The Nuclear Flume, WA


-March 28, 2011

The Nuclear Flume spitting out surges of water every 10 seconds

-May 28, 2010

I received a text around 10am with a picture attached to it.. The message, from Luke Spencer read, “Good level 4 the pool?”

At 11:43am I received a text that read, “Success 1 down!”
Luke Spencer, Chuck Taylor, and Willy Illingworth all ran it with various results.

-March, 2009

The Nuclear Flume was a unique find to say the least. Just north of Pasco, Washington on the west side of the Columbia River, opposite side of the river from the Hanford Nuclear Facility. It turns out the this Flume is the outlet to the Potholes Canal which is part of the larger Grand Coule Dam and Irrigation to Eastern Washington. At first glance the exit looked good, it passed under the road about twenty feet upstream of the lip of the falls with no obstruction. It was narrow, boxed in and the top was lined with barbwire as far as you could see up the hill, making a seal-launch into the flume impossible. So Paul and I took off up the hill. At the top, It was the same as far as you could see up the hill. At the top of that hill we could see a small structure of some kind beside the canal. At this structure the canal was wider and held flat water which poured out the end rolling downhill out of the end of the flume. We were now standing nearly 1,600 feet from the end and 160 feet higher than where this water lands.. It took more consideration and after a warm up on Baillie Creek the next day i dropped in and had a successful line down the flume.

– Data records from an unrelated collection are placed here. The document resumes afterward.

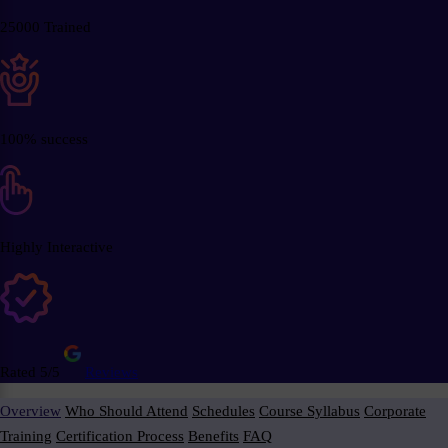
25000 Trained
100% success
Highly Interactive
Rated 5/5
Reviews
Overview
Who Should Attend
Schedules
Course Syllabus
Corporate
Training
Certification Process
Benefits
FAQ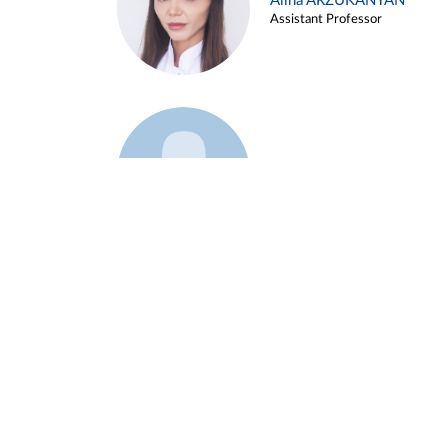
Alina ARZUKANYAN
Assistant Professor
Example 3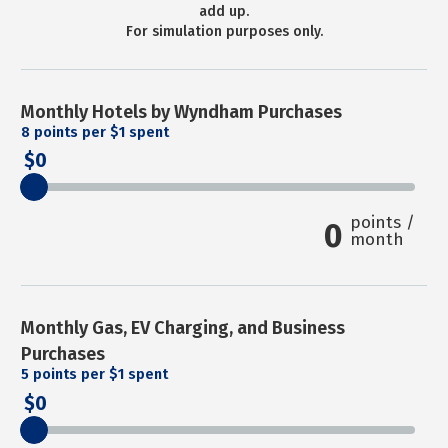
add up.
For simulation purposes only.
Monthly Hotels by Wyndham Purchases
8
points per $1 spent
0
points /
0
month
Monthly Gas, EV Charging, and Business
Purchases
5
points per $1 spent
0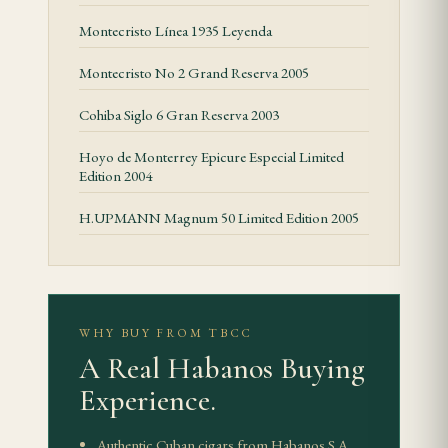
The format sets the rhythm of the smoke. Look for
Montecristo Línea 1935 Leyenda
even bunching, a clean cap, stable ash and smoke
Montecristo No 2 Grand Reserva 2005
output that builds gradually.
Cohiba Siglo 6 Gran Reserva 2003
Value and Experience
Hoyo de Monterrey Epicure Especial Limited
Romeo y Julieta Reserva Cosecha 2008 belongs in a
Edition 2004
humidor because of format, provenance and
H.UPMANN Magnum 50 Limited Edition 2005
condition. Standard releases should be judged by
consistency and balance. Limited, vintage or special
presentations require closer attention to seals,
bands, box condition and storage history.
WHY BUY FROM TBCC
A Real Habanos Buying
Storage and Care
Experience.
This is a comfortably proportioned vitola for
storage purposes — 65–70% relative humidity in
Authentic Cuban cigars from Habanos S.A.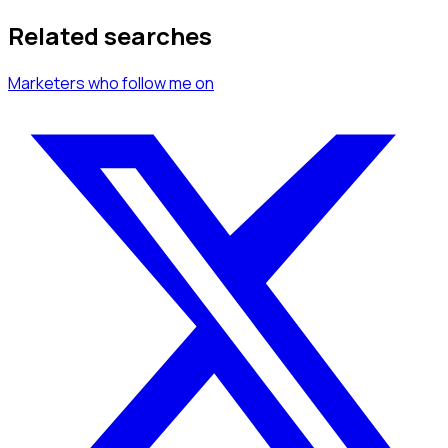
Related searches
Marketers
who follow me
on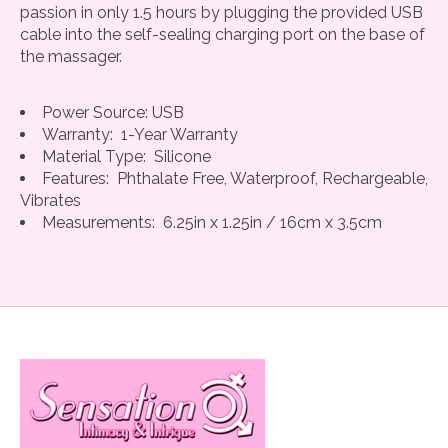
passion in only 1.5 hours by plugging the provided USB
cable into the self-sealing charging port on the base of
the massager.
Power Source: USB
Warranty: 1-Year Warranty
Material Type: Silicone
Features: Phthalate Free, Waterproof, Rechargeable,
Vibrates
Measurements: 6.25in x 1.25in / 16cm x 3.5cm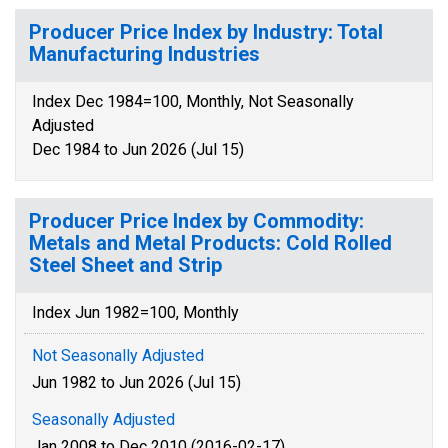
Producer Price Index by Industry: Total
Manufacturing Industries
Index Dec 1984=100, Monthly, Not Seasonally
Adjusted
Dec 1984 to Jun 2026 (Jul 15)
Producer Price Index by Commodity:
Metals and Metal Products: Cold Rolled
Steel Sheet and Strip
Index Jun 1982=100, Monthly
Not Seasonally Adjusted
Jun 1982 to Jun 2026 (Jul 15)
Seasonally Adjusted
Jan 2008 to Dec 2010 (2016-02-17)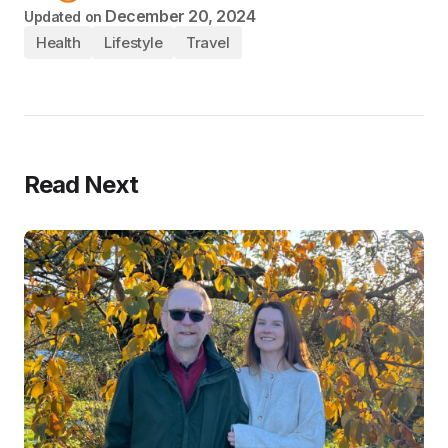
December 20, 2024
Updated on
Health
Lifestyle
Travel
Read Next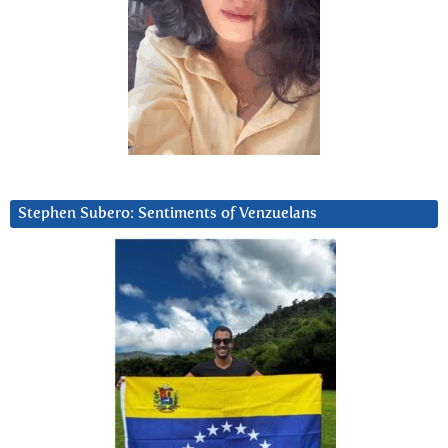
Stephen Subero: Sentiments of Venzuelans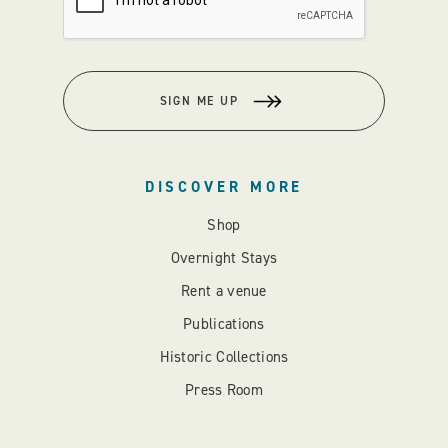
SIGN ME UP
DISCOVER MORE
Shop
Overnight Stays
Rent a venue
Publications
Historic Collections
Press Room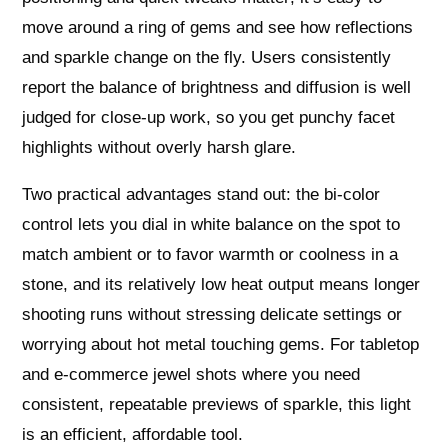
move around a ring of gems and see how reflections
and sparkle change on the fly. Users consistently
report the balance of brightness and diffusion is well
judged for close-up work, so you get punchy facet
highlights without overly harsh glare.
Two practical advantages stand out: the bi-color
control lets you dial in white balance on the spot to
match ambient or to favor warmth or coolness in a
stone, and its relatively low heat output means longer
shooting runs without stressing delicate settings or
worrying about hot metal touching gems. For tabletop
and e‑commerce jewel shots where you need
consistent, repeatable previews of sparkle, this light
is an efficient, affordable tool.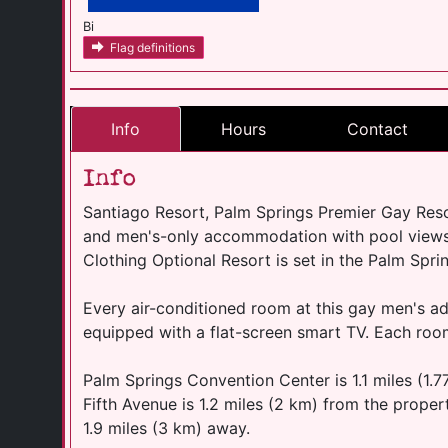
Bi
Flag definitions
Info
Hours
Contact
Info
Santiago Resort, Palm Springs Premier Gay Reso
and men's-only accommodation with pool views
Clothing Optional Resort is set in the Palm Spri
Every air-conditioned room at this gay men's adu
equipped with a flat-screen smart TV. Each roo
Palm Springs Convention Center is 1.1 miles (1.
Fifth Avenue is 1.2 miles (2 km) from the propert
1.9 miles (3 km) away.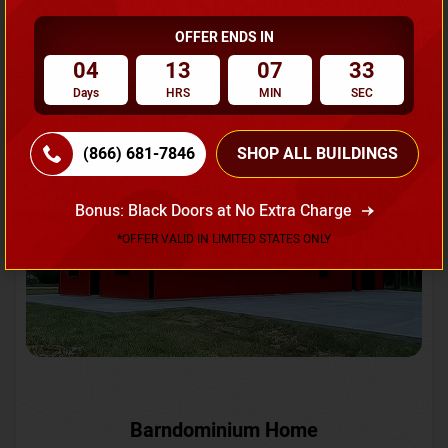
OFFER ENDS IN
Request A Quote
04
13
07
31
Days
HRS
MIN
SEC
SKU No:
CTC-231
Flash Sale
20% OFF
(866) 681-7846
SHOP ALL BUILDINGS
Bonus: Black Doors at No Extra Charge
*OFFER VALID IN LIMITED STATES ONLY
Barndominium Home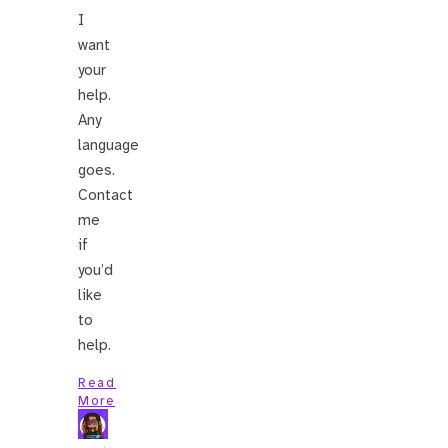
I
want
your
help.
Any
language
goes.
Contact
me
if
you’d
like
to
help.
Read
More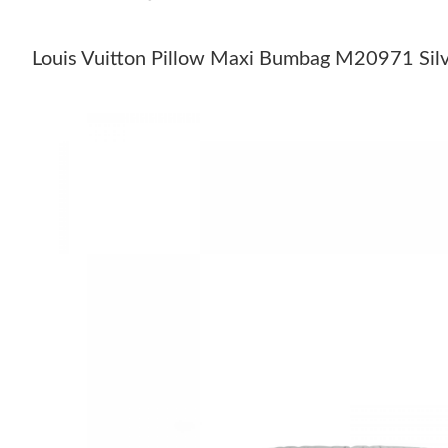
Louis Vuitton Pillow Maxi Bumbag M20971 Sil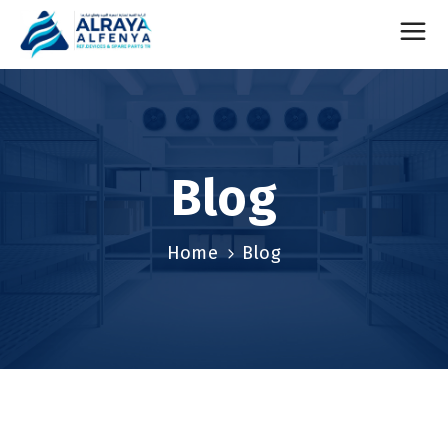
Blog
Home
Blog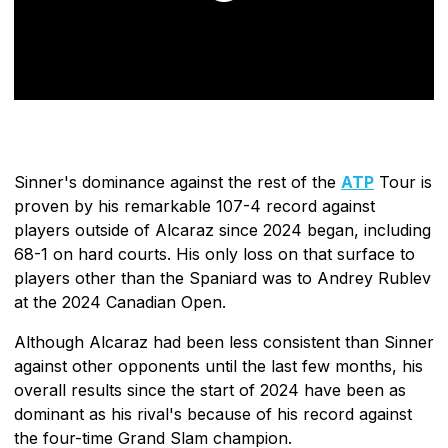
Sinner's dominance against the rest of the
ATP
Tour is
proven by his remarkable 107-4 record against
players outside of Alcaraz since 2024 began, including
68-1 on hard courts. His only loss on that surface to
players other than the Spaniard was to Andrey Rublev
at the 2024 Canadian Open.
Although Alcaraz had been less consistent than Sinner
against other opponents until the last few months, his
overall results since the start of 2024 have been as
dominant as his rival's because of his record against
the four-time Grand Slam champion.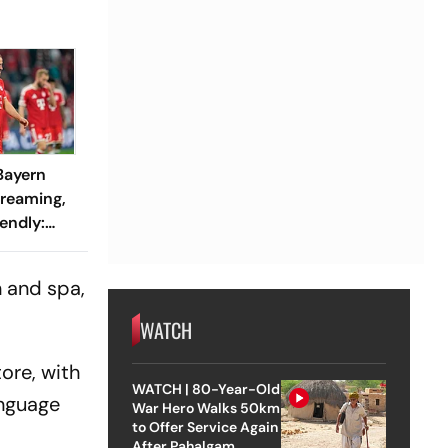
 Bayern
treaming,
endly:
 And
ch?
n and spa,
WATCH
ore, with
WATCH | 80-Year-Old
anguage
War Hero Walks 50km
to Offer Service Again
After Pahalgam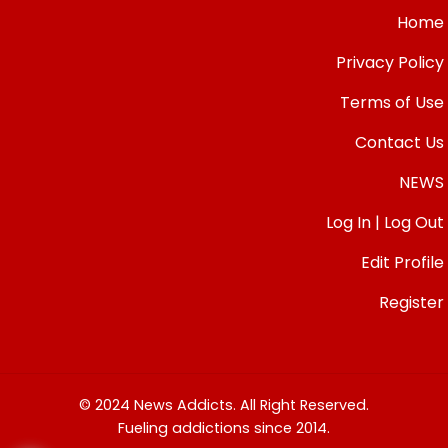
Home
Privacy Policy
Terms of Use
Contact Us
NEWS
Log In | Log Out
Edit Profile
Register
© 2024 News Addicts. All Right Reserved.
Fueling addictions since 2014.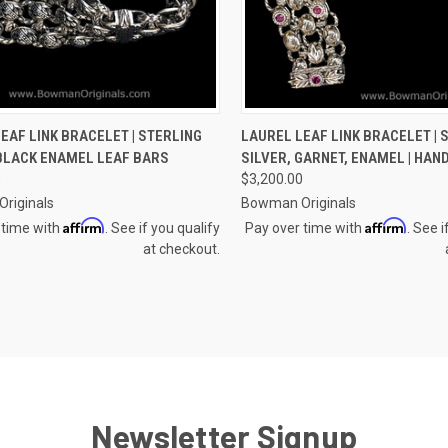
CK VIEW
VIEW OPTIONS
QUICK VIEW
VIEW 
EAF LINK BRACELET | STERLING
LAUREL LEAF LINK BRACELET | 
 BLACK ENAMEL LEAF BARS
SILVER, GARNET, ENAMEL | HA
re
Compare
0
$3,200.00
riginals
Bowman Originals
Affirm
Affirm
 time with
. See if you qualify
Pay over time with
. See i
at checkout.
Newsletter Signup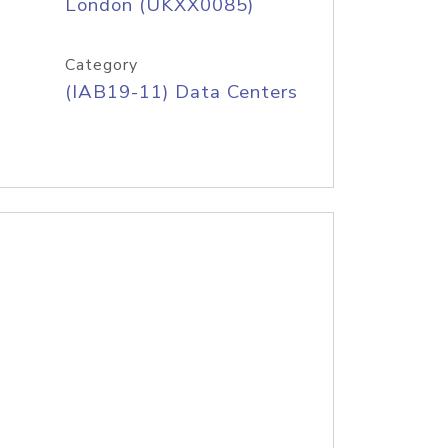
London (UKXX0085)
Category
(IAB19-11) Data Centers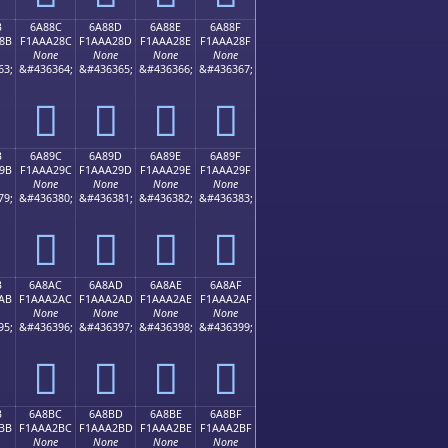
B
6A88C
6A88D
6A88E
6A88F
8B
F1AAA28C
F1AAA28D
F1AAA28E
F1AAA28F
None
None
None
None
63;
&#436364;
&#436365;
&#436366;
&#436367;
񪢌
񪢍
񪢎
񪢏
B
6A89C
6A89D
6A89E
6A89F
9B
F1AAA29C
F1AAA29D
F1AAA29E
F1AAA29F
None
None
None
None
79;
&#436380;
&#436381;
&#436382;
&#436383;
񪢜
񪢝
񪢞
񪢟
B
6A8AC
6A8AD
6A8AE
6A8AF
AB
F1AAA2AC
F1AAA2AD
F1AAA2AE
F1AAA2AF
None
None
None
None
95;
&#436396;
&#436397;
&#436398;
&#436399;
񪢬
񪢭
񪢮
񪢯
B
6A8BC
6A8BD
6A8BE
6A8BF
BB
F1AAA2BC
F1AAA2BD
F1AAA2BE
F1AAA2BF
None
None
None
None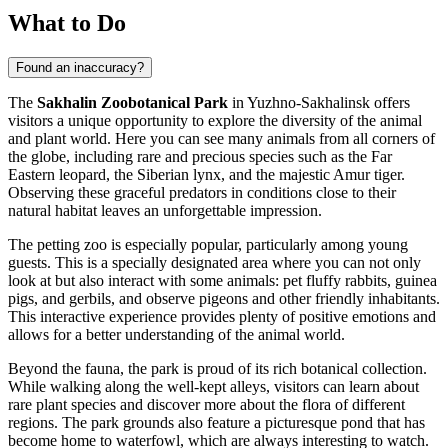
What to Do
Found an inaccuracy?
The
Sakhalin Zoobotanical Park
in
Yuzhno-Sakhalinsk
offers
visitors a unique opportunity to explore the diversity of the animal
and plant world. Here you can see many animals from all corners of
the globe, including rare and precious species such as the Far
Eastern leopard, the Siberian lynx, and the majestic Amur tiger.
Observing these graceful predators in conditions close to their
natural habitat leaves an unforgettable impression.
The petting zoo is especially popular, particularly among young
guests. This is a specially designated area where you can not only
look at but also interact with some animals: pet fluffy rabbits, guinea
pigs, and gerbils, and observe pigeons and other friendly inhabitants.
This interactive experience provides plenty of positive emotions and
allows for a better understanding of the animal world.
Beyond the fauna, the park is proud of its rich botanical collection.
While walking along the well-kept alleys, visitors can learn about
rare plant species and discover more about the flora of different
regions. The park grounds also feature a picturesque pond that has
become home to waterfowl, which are always interesting to watch.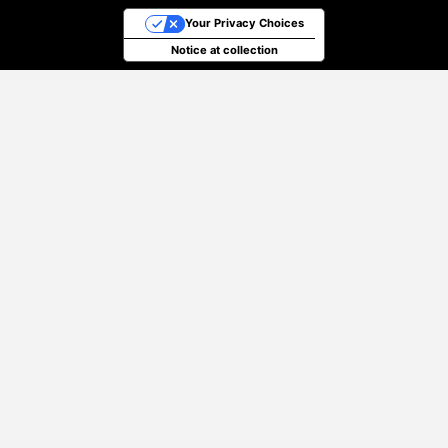
Your Privacy Choices
Notice at collection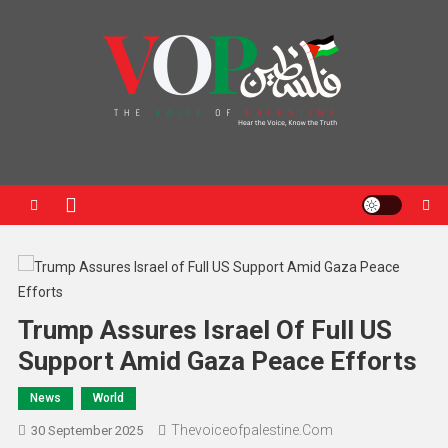
News Portal
Trump Assures Israel Of Full US
Support Amid Gaza Peace Efforts
News
World
Thevoiceofpalestine.com
30 September 2025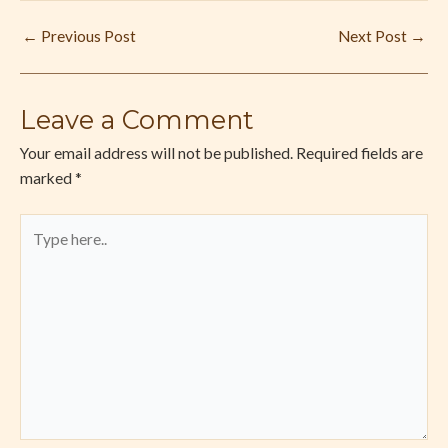
←
Previous Post
Next Post
→
Leave a Comment
Your email address will not be published.
Required fields are
marked
*
Type
here..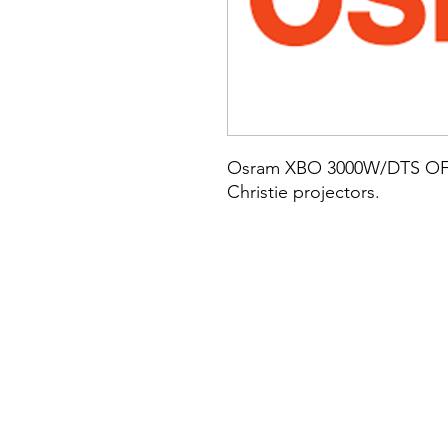
Osram XBO 3000W/DTS OFR 
Christie projectors.
Established in 1987, Omnex supplies, installs, services and maintains technologies to cinemas thr
Motionpicturesolutions, Ian Thomas, Matt Asprey, Commercial Cinema, Cinema Suppliers, Sound Asso
Case, Steve Case, Pete Naples, Darren Briggs, Arts Alliance Cinema, Omnex are the UK's largest inde
sound, speakers, amplifiers, sound processor, cinema design, Atmos, Auro, 5.1, 7.1, surround sound,
cinema projectors, cinema design, Cinema CAD, DARDT, lens, cinema speakers, digital cinema server
ATMOS, CP850 atmos, Dolby CP 750, Dolby CP950, Dolbu CP950 ATMOS, Dolby CP950 Established in 19
experience., LANsat, lansat, LANSAT, MPS, Motion Picture Solutions, Motionpicturesolutions, Ian 
onemx, Onemx, Chrisitie, Simon Tandy, Jed Atherton, Ged Atherton, Steven Case, Steve Case, Pete Na
largest independent cinema equipment integrator, Reseller and Installer, sound, speakers, amplifier
systems, 3D glasses, 35mm, digital cinema, digital cinema engineer, cinema projectors, cinema desig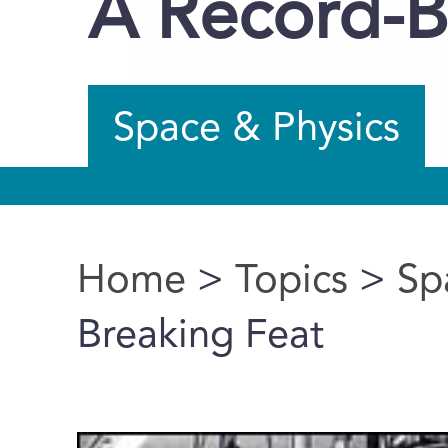
A Record-B
Space & Physics
Home
>
Topics
>
Sp
You are here
Breaking Feat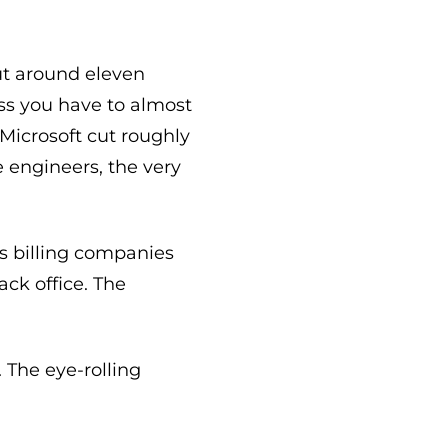
cut around eleven
ess you have to almost
 Microsoft cut roughly
 engineers, the very
s billing companies
ack office. The
 The eye-rolling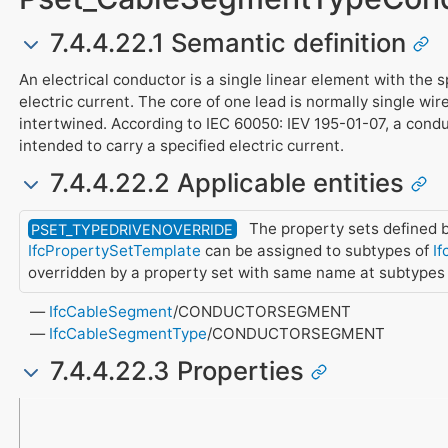
7.4.4.22.1 Semantic definition
An electrical conductor is a single linear element with the s
electric current. The core of one lead is normally single wi
intertwined. According to IEC 60050: IEV 195-01-07, a condu
intended to carry a specified electric current.
7.4.4.22.2 Applicable entities
The property sets defined b
PSET_TYPEDRIVENOVERRIDE
IfcPropertySetTemplate
can be assigned to subtypes of
If
overridden by a property set with same name at subtypes
IfcCableSegment
/CONDUCTORSEGMENT
IfcCableSegmentType
/CONDUCTORSEGMENT
7.4.4.22.3 Properties
Name
Property Type
Data Type
Description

Complete Footage of the descent can be seen in HAYMAKER by HH Films
Paul Gamache scouting the N.F. during the Columbia Experience Paddle

5 thoughts on “The Nuclear Flume, WA”

  1. The Nuclear Flume (north of pasco on the east sdie of the Columbia, across from Hanford) was a favorite “skiing” site for those of us who lived in the area in the 1960s.

    We would descend into the flume at the bridge that went over it just above where it emptied into a lagoon on the Columbia River and hike up to where it leveled off (at least half a mile) so we could “ski” down it.

    Because the bottom was covered with a layer of moss, we would wear socks to get traction to walk up. At the top when we were ready to descend, we would put them on our hands (barefeet would glide over the moss and socks on the hands could be used for control or stopping if one sat down).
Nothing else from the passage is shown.